▶ _Activity_: Check each line of the records below and collect those that include the word "НЕЗАЛЕЖНЕ".

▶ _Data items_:
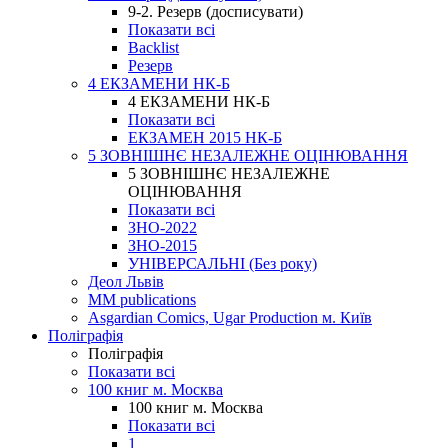
9-2. Резерв (досписувати)
Показати всі
Backlist
Резерв
4 ЕКЗАМЕНИ НК-Б
4 ЕКЗАМЕНИ НК-Б
Показати всі
ЕКЗАМЕН 2015 НК-Б
5 ЗОВНІШНЄ НЕЗАЛЕЖНЕ ОЦІНЮВАННЯ
5 ЗОВНІШНЄ НЕЗАЛЕЖНЕ
ОЦІНЮВАННЯ
Показати всі
ЗНО-2022
ЗНО-2015
УНІВЕРСАЛЬНІ (Без року)
Деол Львів
MM publications
Asgardian Comics, Ugar Production м. Київ
Поліграфія
Поліграфія
Показати всі
100 книг м. Москва
100 книг м. Москва
Показати всі
1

▶ _Exercise output_:
5 ЗОВНІШНЄ НЕЗАЛЕЖНЕ ОЦІНЮВАННЯ
5 ЗОВНІШНЄ НЕЗАЛЕЖНЕ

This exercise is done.